- _PROBLEM REQUIREMENTS_
Without including any pictures, write out the listing below exactly.

- _GIVEN ENTRIES_
------------------------------------------------------------------------

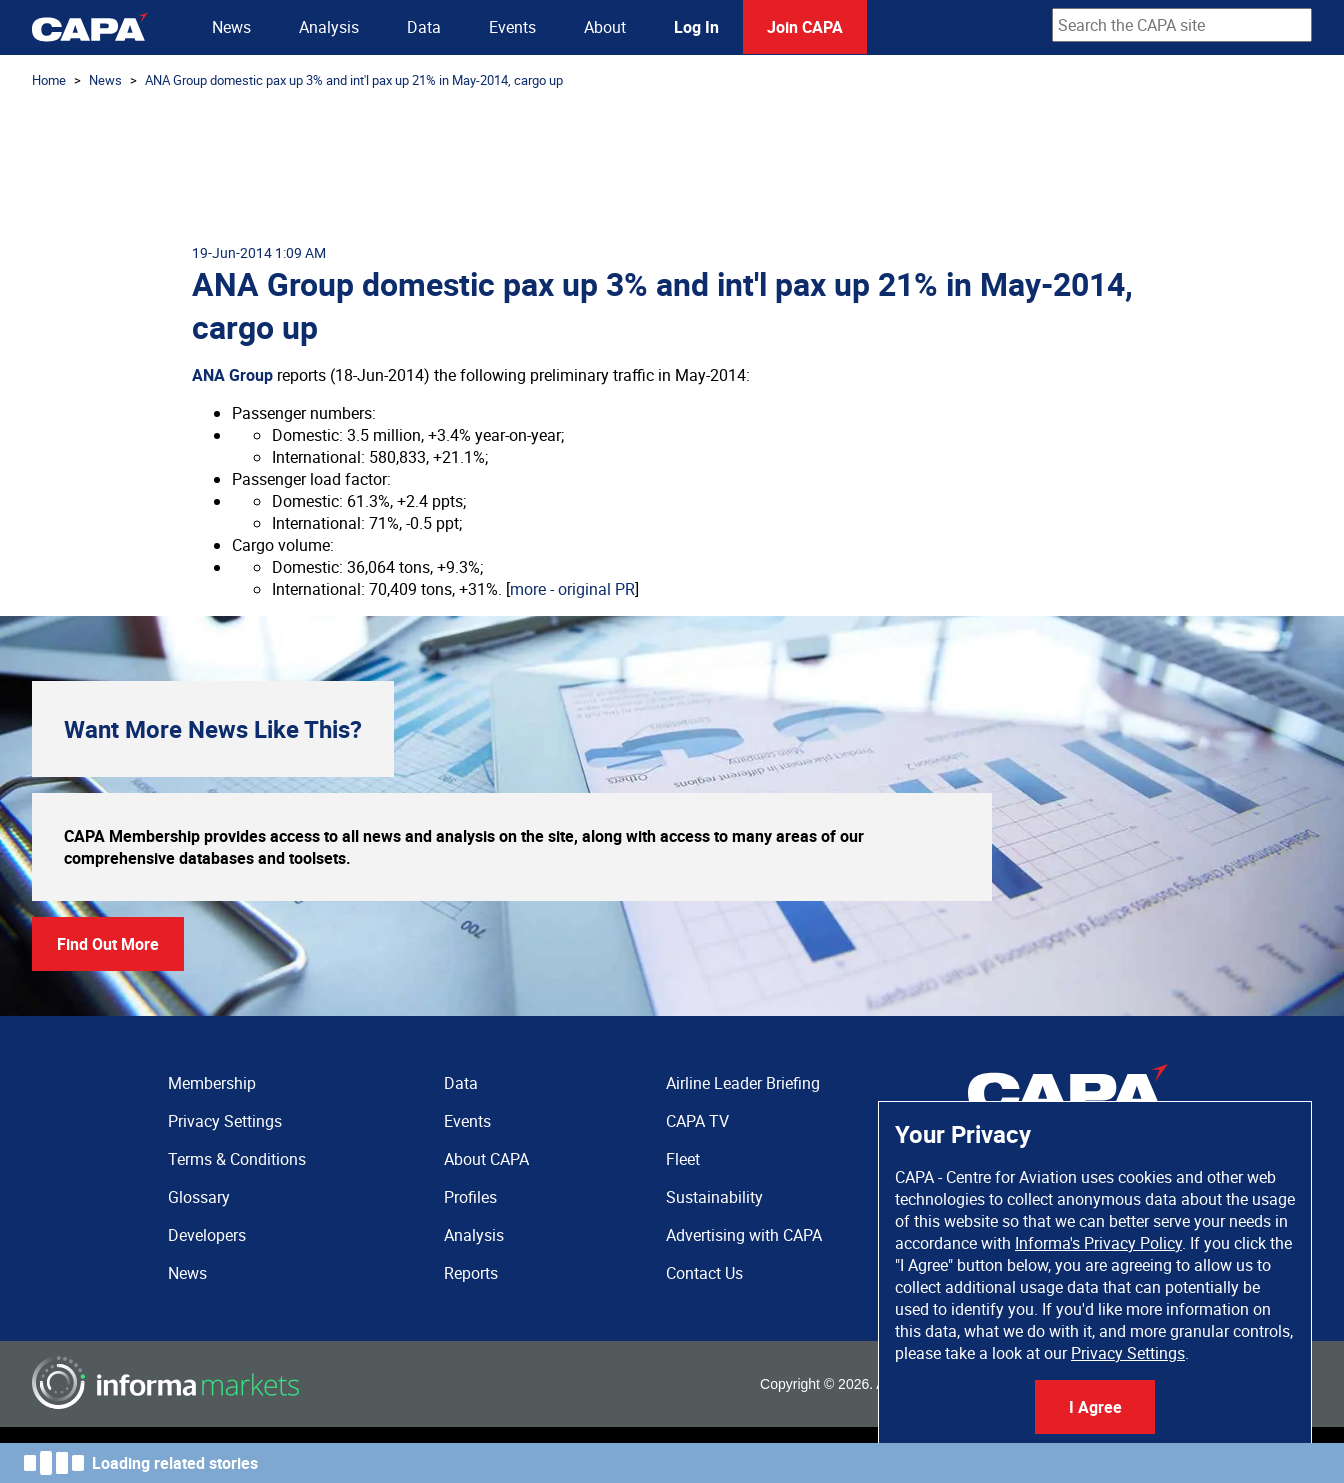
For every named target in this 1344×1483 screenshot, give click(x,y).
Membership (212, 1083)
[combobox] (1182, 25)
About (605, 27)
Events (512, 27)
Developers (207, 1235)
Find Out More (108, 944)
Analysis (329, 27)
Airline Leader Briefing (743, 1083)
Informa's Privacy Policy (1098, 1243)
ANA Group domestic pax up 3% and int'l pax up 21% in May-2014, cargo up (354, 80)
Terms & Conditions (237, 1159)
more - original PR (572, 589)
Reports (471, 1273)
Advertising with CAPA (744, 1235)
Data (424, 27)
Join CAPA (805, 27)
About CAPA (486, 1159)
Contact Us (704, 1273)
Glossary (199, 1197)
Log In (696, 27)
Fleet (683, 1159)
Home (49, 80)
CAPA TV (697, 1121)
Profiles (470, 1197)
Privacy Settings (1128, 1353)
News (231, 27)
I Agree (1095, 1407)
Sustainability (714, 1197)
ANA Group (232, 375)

------------------------------------------------------------------------

- _RESPONSE TO THIS TASK_
For every named target in this 1344×1483 screenshot, give click(x,y).
Membership (212, 1083)
[combobox] (1182, 25)
About (605, 27)
Events (512, 27)
Developers (207, 1235)
Find Out More (108, 944)
Analysis (329, 27)
Airline Leader Briefing (743, 1083)
Informa's Privacy Policy (1098, 1243)
ANA Group domestic pax up 3% and int'l pax up 21% in May-2014, cargo up (354, 80)
Terms & Conditions (237, 1159)
more - original PR (572, 589)
Reports (471, 1273)
Advertising with CAPA (744, 1235)
Data (424, 27)
Join CAPA (805, 27)
About CAPA (486, 1159)
Contact Us (704, 1273)
Glossary (199, 1197)
Log In (696, 27)
Fleet (683, 1159)
Home (49, 80)
CAPA TV (697, 1121)
Profiles (470, 1197)
Privacy Settings (1128, 1353)
News (231, 27)
I Agree (1095, 1407)
Sustainability (714, 1197)
ANA Group (232, 375)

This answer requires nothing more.